Fractions and Decimal II

Grade 12 Math - Fractions: Converting Between Fractions and Decimals

Lesson Objectives

Convert fractions (proper, improper, mixed) to decimals using division.
Convert terminating and recurring decimals to fractions.
Simplify and rationalize complex fractional expressions involving decimals.
Apply conversions in real-world contexts and exam-standard problems.

Lesson Introduction

Fractions and decimals are two different ways of expressing the same idea—parts of a whole. Converting between them is crucial for handling measurements, finance, and problem-solving. In this lesson, you’ll explore efficient techniques to move between fractions and decimals and deal with recurring decimals more confidently.

Core Lesson Content

Worked Example

Converting Fractions to Decimals

This is done by dividing the numerator by the denominator.
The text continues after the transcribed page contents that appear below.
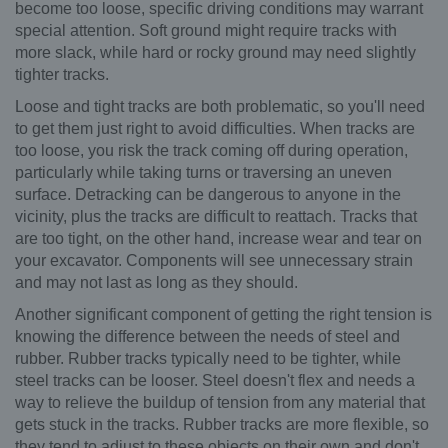
become too loose, specific driving conditions may warrant
special attention. Soft ground might require tracks with
more slack, while hard or rocky ground may need slightly
tighter tracks.
Loose and tight tracks are both problematic, so you'll need
to get them just right to avoid difficulties. When tracks are
too loose, you risk the track coming off during operation,
particularly while taking turns or traversing an uneven
surface. Detracking can be dangerous to anyone in the
vicinity, plus the tracks are difficult to reattach. Tracks that
are too tight, on the other hand, increase wear and tear on
your excavator. Components will see unnecessary strain
and may not last as long as they should.
Another significant component of getting the right tension is
knowing the difference between the needs of steel and
rubber. Rubber tracks typically need to be tighter, while
steel tracks can be looser. Steel doesn't flex and needs a
way to relieve the buildup of tension from any material that
gets stuck in the tracks. Rubber tracks are more flexible, so
they tend to adjust to these objects on their own and don't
Example: $\frac{3}{4} = 3 \div 4 = 0.75$

If the division ends after a few digits, it is a terminating decimal. If it continues in a repeating pattern, it is a recurring decimal.

Example 1: Convert

\frac{7}{8}

to a decimal.

7 \div 8 = 0.875

(terminating)

Example 2: Convert

\frac{1}{3}

to a decimal.

1 \div 3 = 0.\overline{3}

(recurring)

Converting Terminating Decimals to Fractions

Write the decimal as a fraction and simplify.
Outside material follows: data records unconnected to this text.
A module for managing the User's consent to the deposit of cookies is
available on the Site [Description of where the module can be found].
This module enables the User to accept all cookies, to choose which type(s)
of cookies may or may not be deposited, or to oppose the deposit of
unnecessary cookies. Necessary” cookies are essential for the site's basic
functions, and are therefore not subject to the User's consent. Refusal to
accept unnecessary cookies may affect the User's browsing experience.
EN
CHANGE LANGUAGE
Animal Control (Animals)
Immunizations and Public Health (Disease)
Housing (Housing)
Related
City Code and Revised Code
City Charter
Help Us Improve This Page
Example: $0.75 = \frac{75}{100} = \frac{3}{4}$

Example 3: Convert

0.125

to a fraction.

0.125 = \frac{125}{1000} = \frac{1}{8}

Converting Recurring Decimals to Fractions

Let $x$ equal the repeating decimal, then multiply both sides to eliminate the recurring part, subtract and solve for $x$ .

Example 4: Convert

0.\overline{6}

to a fraction.
Let

x = 0.\overline{6}

10x = 6.\overline{6}

Subtract:

10x - x = 6.6... - 0.6... = 6

9x = 6 \Rightarrow x = \frac{2}{3}

Example 5: Convert

0.\overline{123}

to a fraction.
Let

x = 0.\overline{123}

1000x = 123.\overline{123}

Subtract:

1000x - x = 999x = 123

x = \frac{123}{999} = \frac{41}{333}

Mixed Repeating Decimals

Example: $0.16\overline{3}$ has a non-repeating part (16) and a repeating part (3).

Example 6: Convert

0.16\overline{3}

to a fraction.
Let

x = 0.163333...

100x = 16.3333...

1000x = 163.3333...

Subtract:

1000x - 100x = 163.333... - 16.333... = 147

900x = 147 \Rightarrow x = \frac{147}{900} = \frac{49}{300}

Exercises

Convert $\frac{5}{6}$ to a decimal.
[NECO] Convert $0.625$ to a fraction in its simplest form. (Past Question)
Convert $0.\overline{27}$ to a fraction.
[WAEC] Convert $0.5\overline{83}$ to a fraction. (Past Question)
Express $\frac{13}{99}$ as a decimal.
[JAMB] Convert $0.\overline{142857}$ to a fraction. (Past Question)
Simplify and express $3 + 0.\overline{45}$ as a fraction.
Convert $1.2\overline{1}$ to a fraction.
[WAEC] Given $x = 0.0\overline{6}$ , express $5x$ as a simplified fraction. (Past Question)
Convert $2.\overline{9}$ to a fraction and verify your result.

Conclusion

Converting between fractions and decimals is essential for simplifying and comparing values, solving equations, and interpreting results accurately. Mastery of recurring decimals gives you an advantage in exams and real-life applications involving precision.